TASK TO COMPLETE |
All of the records should be reproduced word for word, but no images may appear in the copy.

EXERCISE INPUT |
============================================================
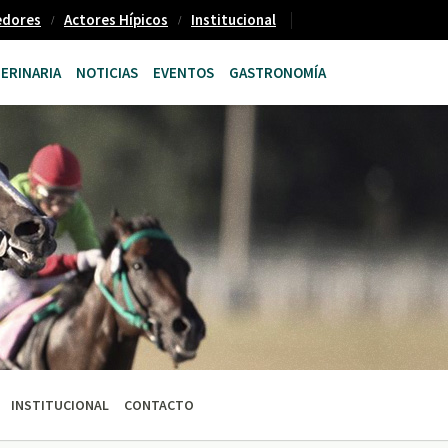
edores
Actores Hípicos
Institucional
ERINARIA
NOTICIAS
EVENTOS
GASTRONOMÍA
INSTITUCIONAL
CONTACTO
============================================================
SOLUTION FOR THIS TASK |
edores
Actores Hípicos
Institucional
ERINARIA
NOTICIAS
EVENTOS
GASTRONOMÍA
INSTITUCIONAL
CONTACTO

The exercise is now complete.